India’s Directorate General of Trade Remedies (DGTR) has recommended imposition of a safeguard duty on imports of“solar cells whether or not assembled in modules or panels” from China and Malaysia, among other developed countries, over a two-year period, starting at 25% in year one. A duty of 20% will be imposed in the first six months in year two, and 15% in the rest of the year.
This recommendation needs to be reviewed by a committee formed by the Department of Energy and Ministry of Commerce and Industry, where decisions will be made on wheter to implement this recommendation or adjust the duty. Once the decisions are taken then they will send it to the Ministry of Finance and needs it’s approval.
Judging from past experience, whether this recommendation will be implemented remains up in the air since some trade war in the past failed to become law. Further, India still aims to achieve a PV installation of 100GW by 2022, and this has sparked arguments from Indian manufacturers and developers on whether to impose the duty because the domestic demand currently undersupplied.

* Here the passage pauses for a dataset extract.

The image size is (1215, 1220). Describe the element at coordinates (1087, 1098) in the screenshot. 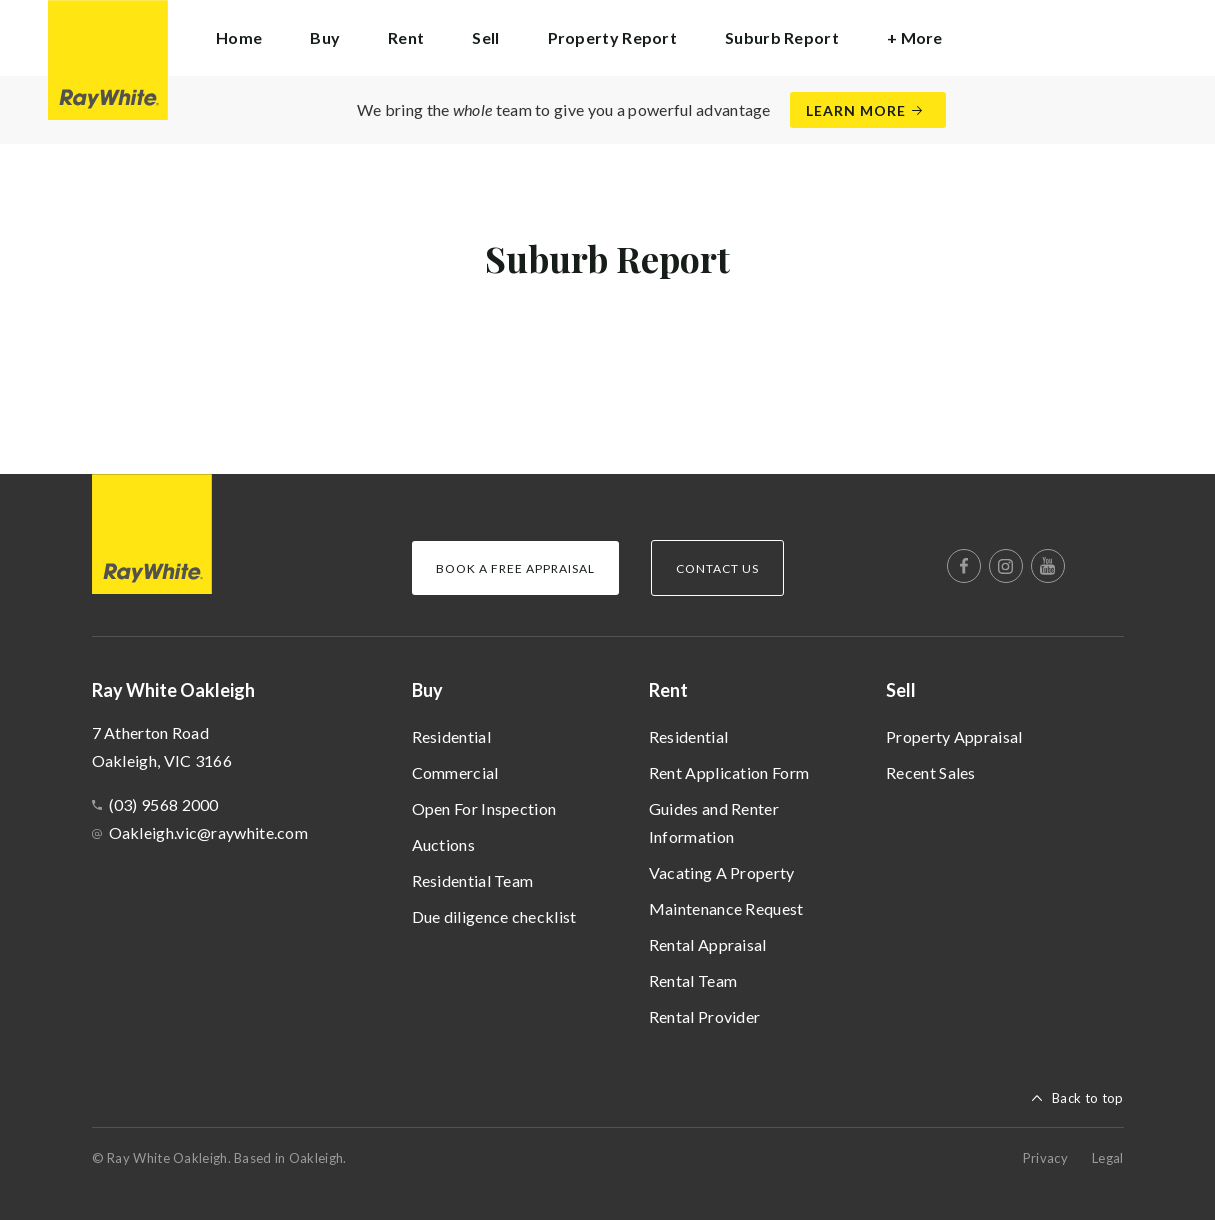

India is second largest demanding country for PV modules in the world. And it’s account for 13.6% of global PV demand after the “China 531 notification” was released and shrunk the demand in China. Apparantly, India’s policies is highly influential to the global PV industry.
India’s module demand is expected to reach 9 to 11GW this year, and China has been India’s largest module supplier, shipping over 9GW of modules to India in 2017. However, so far this year, China’s module export to India has largely decreased due to concerns about trade war and the slow progress of India’s projects, resulting in only 3.1GW of module shipped to India fron January to May. This is a 33% shrink compared to the same period in 2017, becoming one of a major factor causing an imbalance in the 2018 PV market.
Currently, India’s local cell capacity is around 2.5GW. The slow progress of projects this year and decreasing imported module prices have stopped local cell makers to expand in capacity. Although Longi has planned to land 1GW of cell and module capacity in India, but other developing countries cannot import modules accounting for over 3%, and cells accounting for 9%, of India’s total imports. This will limit the help from Vietnam and Thiland, which combine for nearly 10GW of cell capacity. Geneally speaking, the goal of meeting the 10GW yearly demand for modules appears unachievable if without China nad Malaysia’s PV cells and modules.
On another note, India’s advantage in cost and prices still not be clear even with 25% safeguard duty imposed on China, Malaysia, and other developed countries’ cells and modules. Considering the already higher production costs and low yield rate of Indian modules and the extremely imbalanced PV market this year, the costs of Chinese modules will still be lower than thos made in India even after duty. As a result, the safeguard duty can only bring negative impacts to India, such as raising the costs of PV power plants or reducing the efficency of modules.